**What you will do:** Output, exactly as written, the lines below starting at the line containing "PHEV significa" and ending at the line containing "Koupelnová zrcadla". Drop the pictures and keep both end lines.

**Task inputs:**
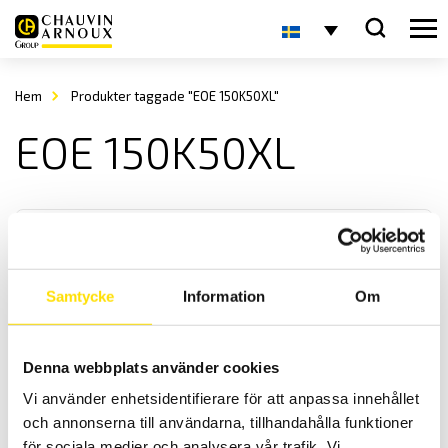
Hem
Produkter taggade "EOE 150K50XL"
EOE 150K50XL
Samtycke
Information
Om
KERN EOE Plattformsvåg
Denna webbplats använder cookies
KERN EOE är en praktisk och smidig plattformsvåg med med
Vi använder enhetsidentifierare för att anpassa innehållet
maxkapacitet upp till 300 kg
och annonserna till användarna, tillhandahålla funktioner
för sociala medier och analysera vår trafik. Vi
Prisintervall:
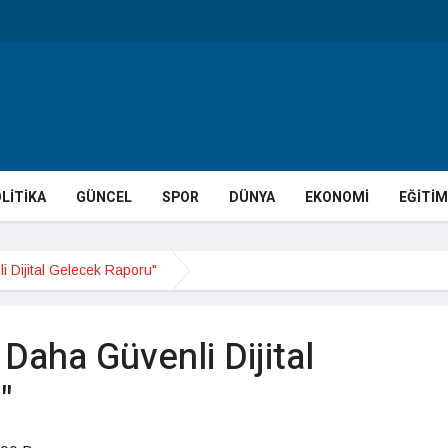
LİTİKA
GÜNCEL
SPOR
DÜNYA
EKONOMİ
EĞİTİM
 Dijital Gelecek Raporu"
Daha Güvenli Dijital
"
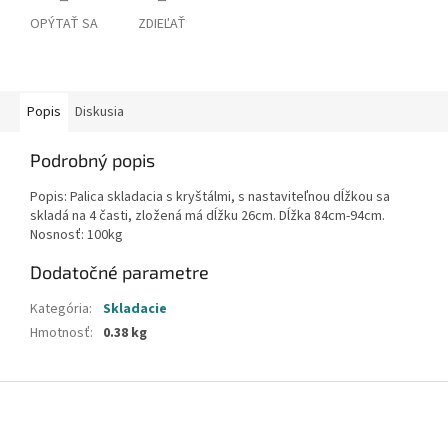
OPÝTAŤ SA
ZDIEĽAŤ
Popis
Diskusia
Podrobný popis
Popis: Palica skladacia s kryštálmi, s nastaviteľnou dĺžkou sa
skladá na 4 časti, zložená má dĺžku 26cm. Dĺžka 84cm-94cm.
Nosnosť: 100kg
Dodatočné parametre
Kategória
:
Skladacie
Hmotnosť
:
0.38 kg
Z
á
p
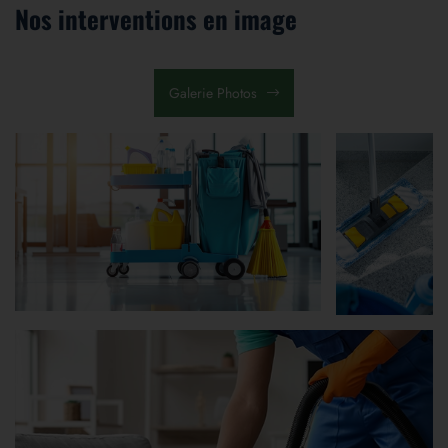
Nos interventions en image
Galerie Photos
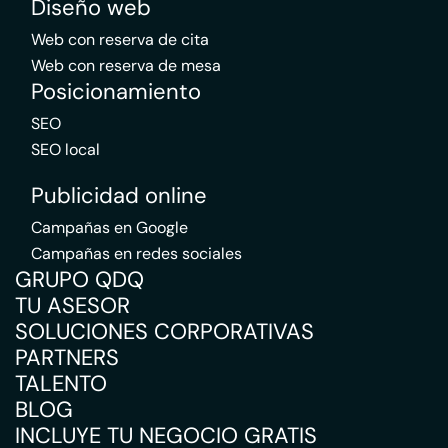
Diseño web
Web con reserva de cita
Web con reserva de mesa
Posicionamiento
SEO
SEO local
Publicidad online
Campañas en Google
Campañas en redes sociales
GRUPO QDQ
TU ASESOR
SOLUCIONES CORPORATIVAS
PARTNERS
TALENTO
BLOG
INCLUYE TU NEGOCIO GRATIS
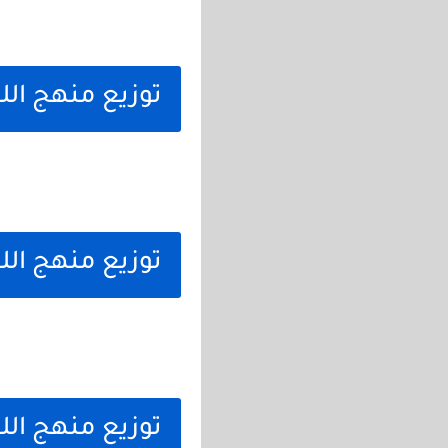
توزيع منهج اللغ
توزيع منهج اللغ
توزيع منهج اللغ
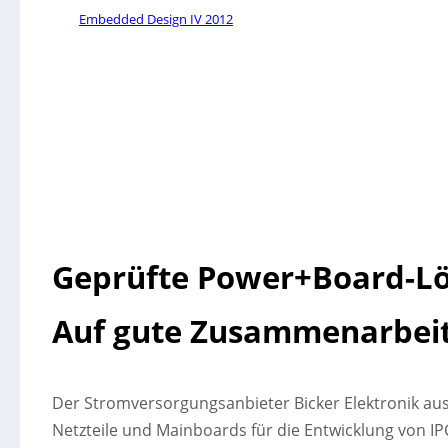
Embedded Design IV 2012
Geprüfte Power+Board-L
Auf gute Zusammenarbei
Der Stromversorgungsanbieter Bicker Elektronik a
Netzteile und Mainboards für die Entwicklung von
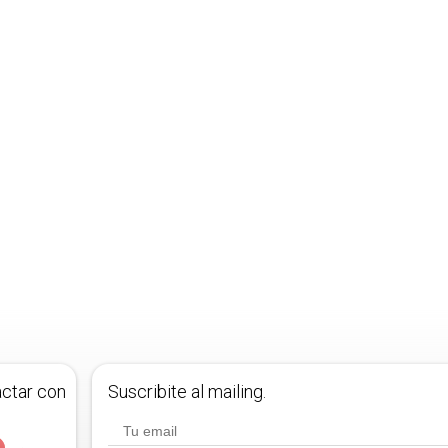
actar con
Suscribite al mailing.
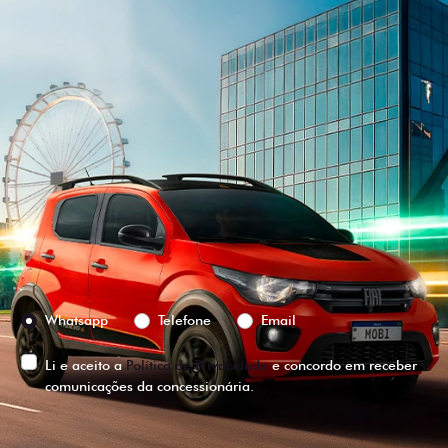
Versão escolhida
Preferência de contato:
Whatsapp
Telefone
Email
Li e aceito a
Política de Privacidade
e concordo em receber
comunicações da concessionária.
ENTRAR EM CONTATO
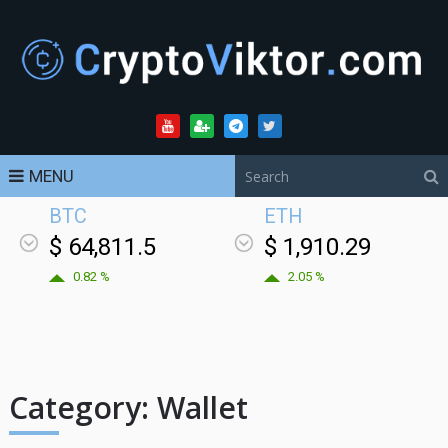
MENU
BTC
ETH
$ 64,811.5
$ 1,910.29
0.82 %
2.05 %
Category:
Wallet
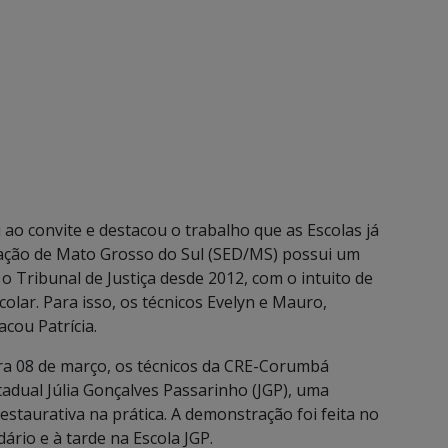
ao convite e destacou o trabalho que as Escolas já
cação de Mato Grosso do Sul (SED/MS) possui um
 Tribunal de Justiça desde 2012, com o intuito de
colar. Para isso, os técnicos Evelyn e Mauro,
cou Patrícia.
ira 08 de março, os técnicos da CRE-Corumbá
dual Júlia Gonçalves Passarinho (JGP), uma
estaurativa na prática. A demonstração foi feita no
rio e à tarde na Escola JGP.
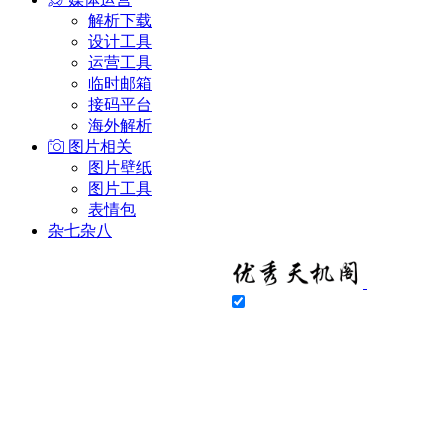
解析下载
设计工具
运营工具
临时邮箱
接码平台
海外解析
图片相关
图片壁纸
图片工具
表情包
杂七杂八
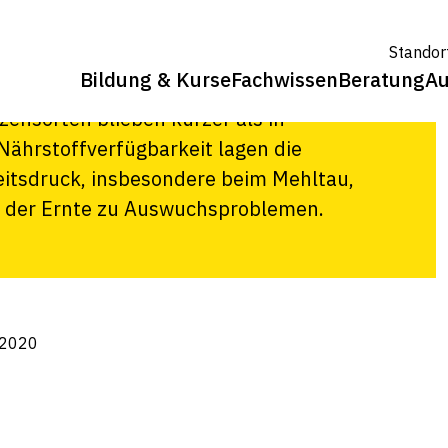
Standor
Bildung & Kurse
Fachwissen
Beratung
Au
wöhnliche Frühlingstrockenheit
ensorten blieben kürzer als in
Nährstoffverfügbarkeit lagen die
heitsdruck, insbesondere beim Mehltau,
i der Ernte zu Auswuchsproblemen.
 2020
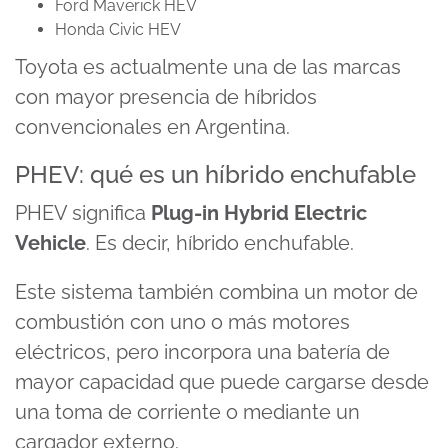
Ford Maverick HEV
Honda Civic HEV
Toyota es actualmente una de las marcas
con mayor presencia de híbridos
convencionales en Argentina.
PHEV: qué es un híbrido enchufable
PHEV significa
Plug-in Hybrid Electric
Vehicle
. Es decir, híbrido enchufable.
Este sistema también combina un motor de
combustión con uno o más motores
eléctricos, pero incorpora una batería de
mayor capacidad que puede cargarse desde
una toma de corriente o mediante un
cargador externo.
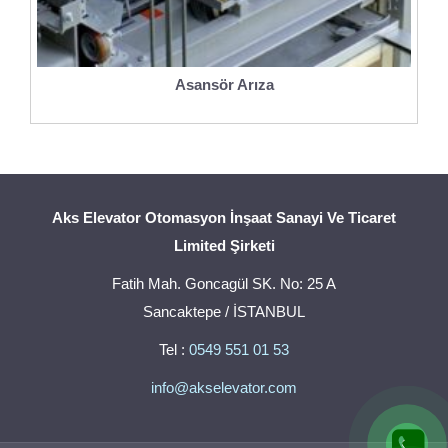
Asansör Arıza
Aks Elevator Otomasyon İnşaat Sanayi Ve Ticaret
Limited Şirketi
Fatih Mah. Goncagül SK. No: 25 A
Sancaktepe / İSTANBUL
Tel :
0549 551 01 53
info@akselevator.com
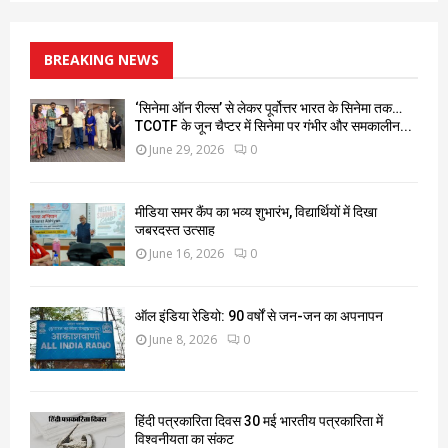
BREAKING NEWS
‘सिनेमा ऑन रील्स’ से लेकर पूर्वोत्तर भारत के सिनेमा तक…
TCOTF के जून चैप्टर में सिनेमा पर गंभीर और समकालीन...
June 29, 2026
0
मीडिया समर कैंप का भव्य शुभारंभ, विद्यार्थियों में दिखा
जबरदस्त उत्साह
June 16, 2026
0
ऑल इंडिया रेडियो: 90 वर्षों से जन-जन का अपनापन
June 8, 2026
0
हिंदी पत्रकारिता दिवस 30 मई भारतीय पत्रकारिता में
विश्वनीयता का संकट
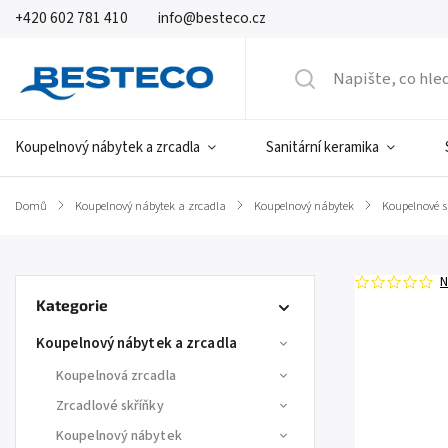
+420 602 781 410
info@besteco.cz
Koupelnový nábytek a zrcadla
Sanitární keramika
Domů
/
Koupelnový nábytek a zrcadla
/
Koupelnový nábytek
/
Koupelnové s
N
Kategorie
Koupelnový nábytek a zrcadla
Koupelnová zrcadla
Zrcadlové skříňky
Koupelnový nábytek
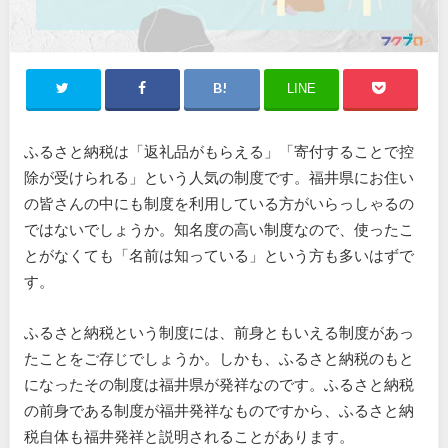
LINE
ふるさと納税は「返礼品がもらえる」「寄付することで控
除が受けられる」という人気の制度です。福井県にお住い
の皆さんの中にも制度を利用している方がいらっしゃるの
ではないでしょうか。知名度の高い制度なので、使ったこ
とがなくても「名前は知っている」という方も多いはずで
す。
ふるさと納税という制度には、前身ともいえる制度があっ
たことをご存じでしょうか。しかも、ふるさと納税のもと
になったその制度は福井県が発祥なのです。ふるさと納税
の前身である制度が福井発祥なものですから、ふるさと納
税自体も福井発祥と説明されることがあります。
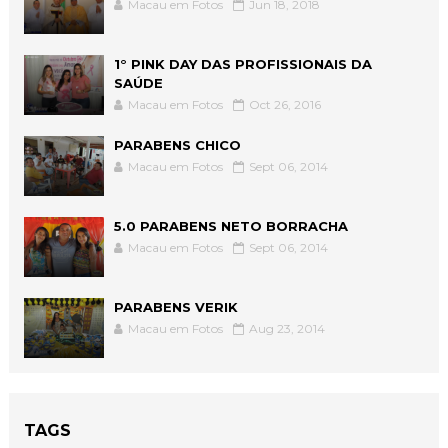
Macau em Fotos
Jun 18, 2018
1° PINK DAY DAS PROFISSIONAIS DA
SAÚDE
Macau em Fotos
Oct 26, 2016
PARABENS CHICO
Macau em Fotos
Sept 06, 2014
5.0 PARABENS NETO BORRACHA
Macau em Fotos
Sept 06, 2014
PARABENS VERIK
Macau em Fotos
Aug 23, 2014
TAGS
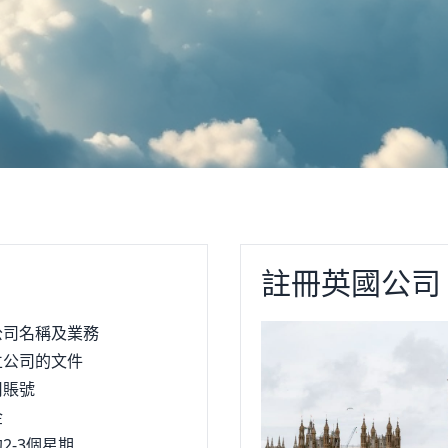
註冊英國公司
公司名稱及業務
立公司的文件
司賬號
金
2-3個星期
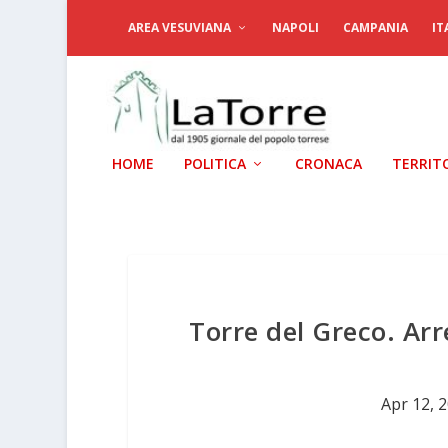
AREA VESUVIANA
NAPOLI
CAMPANIA
IT
HOME
POLITICA
CRONACA
TERRIT
Torre del Greco. Arr
Apr 12,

**Result of this task:**
PHEV significa
Plug-in Hybrid Electric
Vehicle
. Es decir, híbrido enchufable.
Este sistema también combina un motor de
combustión con uno o más motores
eléctricos, pero incorpora una batería de
mayor capacidad que puede cargarse desde
una toma de corriente o mediante un
cargador externo.
Asansör Arıza
Aks Elevator Otomasyon İnşaat Sanayi Ve Ticaret
Limited Şirketi
Fatih Mah. Goncagül SK. No: 25 A
Sancaktepe / İSTANBUL
Tel :
0549 551 01 53
info@akselevator.com
BREAKING NEWS
‘सिनेमा ऑन रील्स’ से लेकर पूर्वोत्तर भारत के सिनेमा तक…
TCOTF के जून चैप्टर में सिनेमा पर गंभीर और समकालीन...
June 29, 2026
0
मीडिया समर कैंप का भव्य शुभारंभ, विद्यार्थियों में दिखा
जबरदस्त उत्साह
June 16, 2026
0
ऑल इंडिया रेडियो: 90 वर्षों से जन-जन का अपनापन
June 8, 2026
0
हिंदी पत्रकारिता दिवस 30 मई भारतीय पत्रकारिता में
विश्वनीयता का संकट
+420 602 781 410
info@besteco.cz
Koupelnový nábytek a zrcadla
Sanitární keramika
Domů
/
Koupelnový nábytek a zrcadla
/
Koupelnový nábytek
/
Koupelnové s
N
Kategorie
Koupelnový nábytek a zrcadla
Koupelnová zrcadla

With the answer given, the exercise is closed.